## Exercise prompt
The answer is the full set of records, given again exactly and without images.

++++++

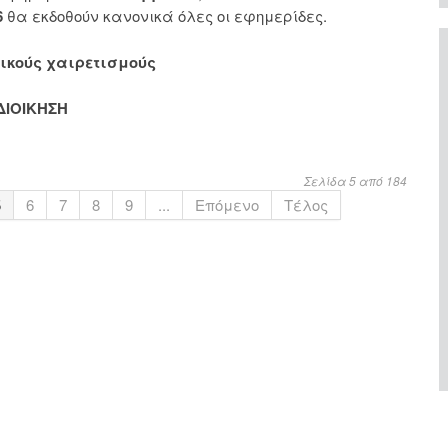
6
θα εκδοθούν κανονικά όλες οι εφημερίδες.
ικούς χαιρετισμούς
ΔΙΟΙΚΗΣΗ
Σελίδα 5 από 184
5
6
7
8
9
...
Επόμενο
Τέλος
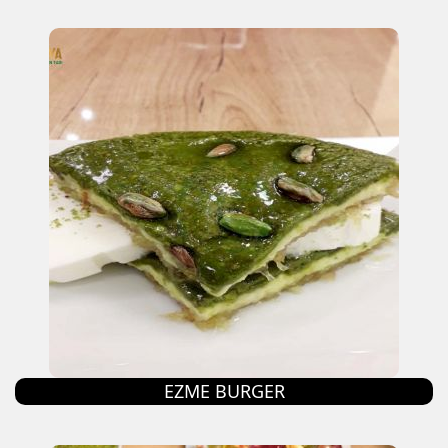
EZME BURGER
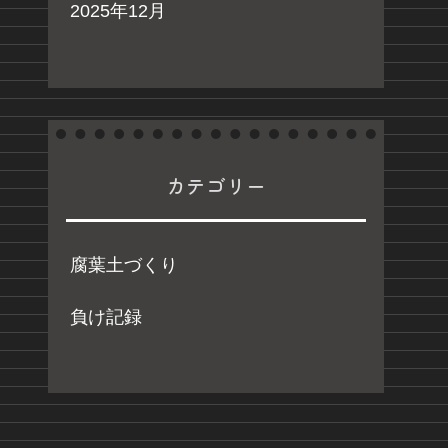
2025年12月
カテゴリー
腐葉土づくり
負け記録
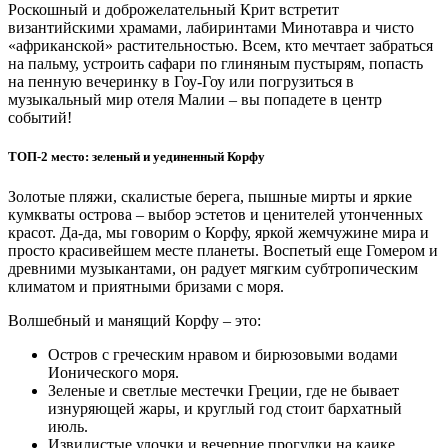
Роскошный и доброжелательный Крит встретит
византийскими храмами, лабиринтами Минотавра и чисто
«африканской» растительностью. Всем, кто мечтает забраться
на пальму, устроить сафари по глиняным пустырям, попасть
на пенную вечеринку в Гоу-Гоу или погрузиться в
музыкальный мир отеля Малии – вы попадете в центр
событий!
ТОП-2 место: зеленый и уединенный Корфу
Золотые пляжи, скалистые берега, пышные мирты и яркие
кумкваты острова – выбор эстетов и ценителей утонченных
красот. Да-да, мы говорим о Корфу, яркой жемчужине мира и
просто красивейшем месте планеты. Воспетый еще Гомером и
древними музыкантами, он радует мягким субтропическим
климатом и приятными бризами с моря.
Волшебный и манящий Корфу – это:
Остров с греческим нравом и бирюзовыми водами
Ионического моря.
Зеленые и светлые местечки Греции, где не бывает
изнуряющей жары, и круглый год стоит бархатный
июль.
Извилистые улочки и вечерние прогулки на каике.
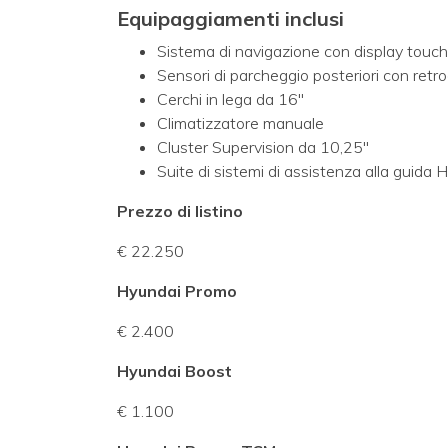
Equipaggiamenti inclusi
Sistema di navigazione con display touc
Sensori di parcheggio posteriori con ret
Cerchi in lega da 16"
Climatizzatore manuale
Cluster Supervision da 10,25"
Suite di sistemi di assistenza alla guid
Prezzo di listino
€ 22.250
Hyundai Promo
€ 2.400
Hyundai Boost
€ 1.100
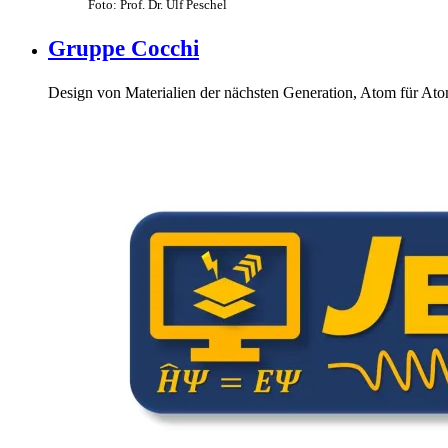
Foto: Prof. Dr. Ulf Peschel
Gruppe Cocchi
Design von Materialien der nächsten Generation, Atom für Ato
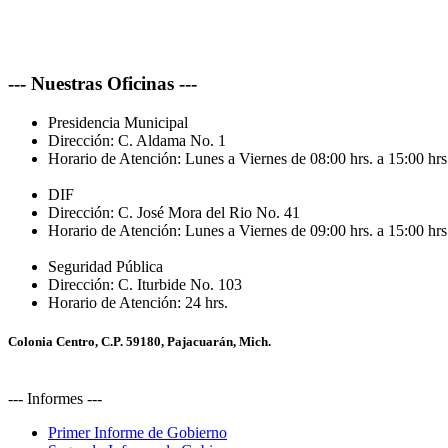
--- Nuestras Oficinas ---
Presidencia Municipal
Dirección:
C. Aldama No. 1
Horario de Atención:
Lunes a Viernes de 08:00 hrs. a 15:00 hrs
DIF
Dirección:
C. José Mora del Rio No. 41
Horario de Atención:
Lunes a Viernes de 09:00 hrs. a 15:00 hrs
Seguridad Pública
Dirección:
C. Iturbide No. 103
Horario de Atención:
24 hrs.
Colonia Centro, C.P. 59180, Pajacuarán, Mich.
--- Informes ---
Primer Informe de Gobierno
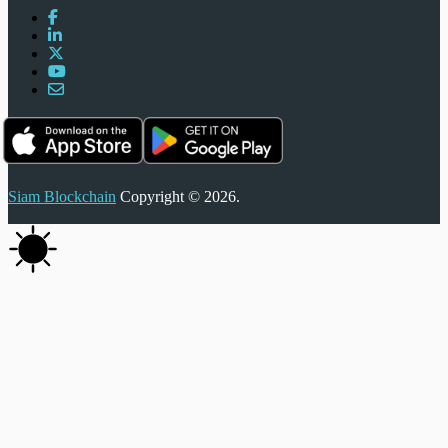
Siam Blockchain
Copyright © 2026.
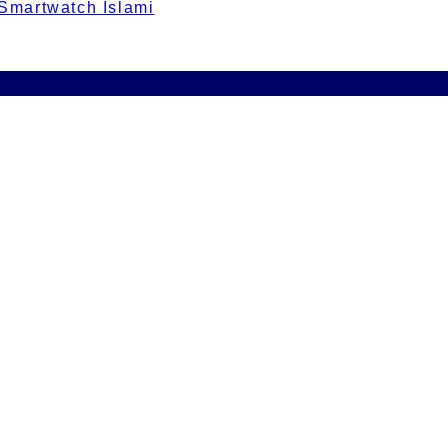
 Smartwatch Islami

++++++

## Exercise output
6
θα εκδοθούν κανονικά όλες οι εφημερίδες.
ικούς χαιρετισμούς
ΔΙΟΙΚΗΣΗ
Σελίδα 5 από 184
5
6
7
8
9
...
Επόμενο
Τέλος
EZME BURGER
2025年12月
カテゴリー
腐葉土づくり
負け記録
Роскошный и доброжелательный Крит встретит
византийскими храмами, лабиринтами Минотавра и чисто
«африканской» растительностью. Всем, кто мечтает забраться
на пальму, устроить сафари по глиняным пустырям, попасть
на пенную вечеринку в Гоу-Гоу или погрузиться в
музыкальный мир отеля Малии – вы попадете в центр
событий!
ТОП-2 место: зеленый и уединенный Корфу
Золотые пляжи, скалистые берега, пышные мирты и яркие
кумкваты острова – выбор эстетов и ценителей утонченных
красот. Да-да, мы говорим о Корфу, яркой жемчужине мира и
просто красивейшем месте планеты. Воспетый еще Гомером и
древними музыкантами, он радует мягким субтропическим
климатом и приятными бризами с моря.
Волшебный и манящий Корфу – это:
Остров с греческим нравом и бирюзовыми водами
Ионического моря.
Зеленые и светлые местечки Греции, где не бывает
изнуряющей жары, и круглый год стоит бархатный
июль.
Извилистые улочки и вечерние прогулки на каике.
Equipaggiamenti inclusi
Sistema di navigazione con display touc
Sensori di parcheggio posteriori con ret
Cerchi in lega da 16"
Climatizzatore manuale
Cluster Supervision da 10,25"
Suite di sistemi di assistenza alla guid
Prezzo di listino
€ 22.250
Hyundai Promo
€ 2.400
Hyundai Boost
€ 1.100
Foto: Prof. Dr. Ulf Peschel
Gruppe Cocchi
Design von Materialien der nächsten Generation, Atom für Ato
--- Nuestras Oficinas ---
Presidencia Municipal
Dirección:
C. Aldama No. 1
Horario de Atención:
Lunes a Viernes de 08:00 hrs. a 15:00 hrs
DIF
Dirección:
C. José Mora del Rio No. 41
Horario de Atención:
Lunes a Viernes de 09:00 hrs. a 15:00 hrs
Seguridad Pública
Dirección:
C. Iturbide No. 103
Horario de Atención:
24 hrs.
Colonia Centro, C.P. 59180, Pajacuarán, Mich.
--- Informes ---
Primer Informe de Gobierno
Siam Blockchain
Copyright © 2026.
 Smartwatch Islami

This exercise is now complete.